According to the company, the technology can lower CO₂ emissions by up to 60% across the concrete lifecycle. Certification in European markets has already allowed DMAT’s materials to be deployed in highway infrastructure and precast construction projects.

Safar Partners’ Managing Partner Arunas Chesonis described the company’s approach as both economically and environmentally transformative. “DMAT’s technology will help reshape one of the world’s most strategic industries—construction. Combining sustainability with superior economic performance is critical to the global transformation of hard industries,” he said.

Safar Partners’ Managing Partner Arunas Chesonis

RELATED ARTICLE: Terra CO2 Secures $82M to Scale Sustainable Cement Technology in Sustainable Cement Technology and Europe

Cement’s Decarbonization Challenge

Concrete, the world’s most used man-made material, underpins modern infrastructure but accounts for roughly 8% of global CO₂ emissions. The industry consumes about 33 billion tons of concrete each year, with demand expected to rise 30% by 2050 as urbanization and infrastructure needs grow.

Cement, though only one component of concrete, is responsible for roughly 90% of the material’s emissions.
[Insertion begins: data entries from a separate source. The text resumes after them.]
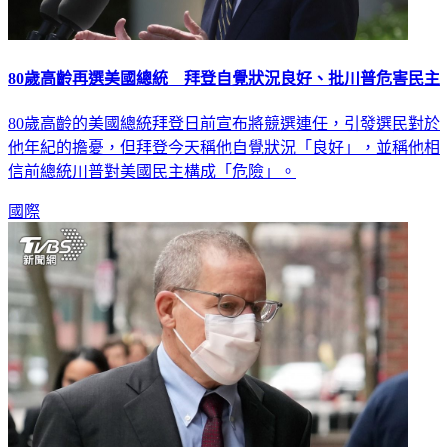
80歲高齡再選美國總統 拜登自覺狀況良好、批川普危害民主
80歲高齡的美國總統拜登日前宣布將競選連任，引發選民對於
他年紀的擔憂，但拜登今天稱他自覺狀況「良好」，並稱他相
信前總統川普對美國民主構成「危險」。
國際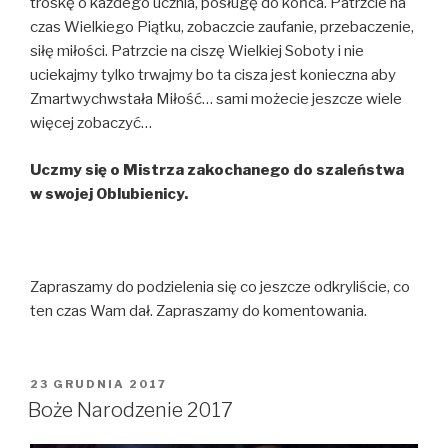
troskę o każdego ucznia, posługę do końca. Patrzcie na
czas Wielkiego Piątku, zobaczcie zaufanie, przebaczenie,
siłę miłości. Patrzcie na ciszę Wielkiej Soboty i nie
uciekajmy tylko trwajmy bo ta cisza jest konieczna aby
Zmartwychwstała Miłość… sami możecie jeszcze wiele
więcej zobaczyć…
Uczmy się o Mistrza zakochanego do szaleństwa
w swojej Oblubienicy.
Zapraszamy do podzielenia się co jeszcze odkryliście, co
ten czas Wam dał. Zapraszamy do komentowania.
OPUBLIKOWANE
23 GRUDNIA 2017
W
Boże Narodzenie 2017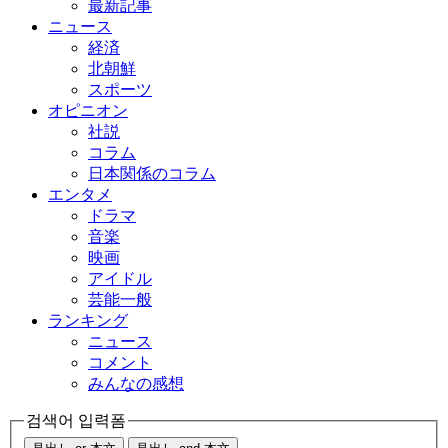
最新記事
ニュース
経済
北朝鮮
スポーツ
オピニオン
社説
コラム
日本関係のコラム
エンタメ
ドラマ
音楽
映画
アイドル
芸能一般
ランキング
ニュース
コメント
みんなの感想
검색어 입력폼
The scale of the problem—coupled with rising maintenance costs from corrosion and degradation—has pushed policymakers and investors to seek technological interventions that can decouple infrastructure development from carbon intensity.

DMAT’s self-healing properties offer a potential pathway toward that shift. By doubling service life, the technology reduces both embedded and operational emissions while alleviating pressure on supply chains reliant on energy-intensive clinker production.

Global Expansion and Industry Implications

Founded in Boston with MIT Associate Professor Admir Masic, DMAT is part of a new wave of deep-tech ventures applying materials science to climate mitigation. Its entry into the U.S. and European markets comes amid growing investor appetite for scalable industrial decarbonization solutions—particularly those that align with net-zero infrastructure policies in the EU and the Inflation Reduction Act in the United States.

The $1 trillion global concrete market represents approximately 1% of global GDP. Yet it is among the hardest sectors to decarbonize, with limited substitutes and complex value chains. Innovations such as DMAT’s are drawing interest from both venture investors and large-scale construction firms seeking low-carbon alternatives that can meet structural performance standards.

With support from Primo Climate and other strategic investors, DMAT aims to expand production and integrate its technology into major infrastructure projects, aligning profitability with emissions reduction. If successful at scale, the company’s technology could help close one of the most persistent gaps in industrial decarbonization—making concrete not only longer-lasting but meaningfully less carbon-intensive.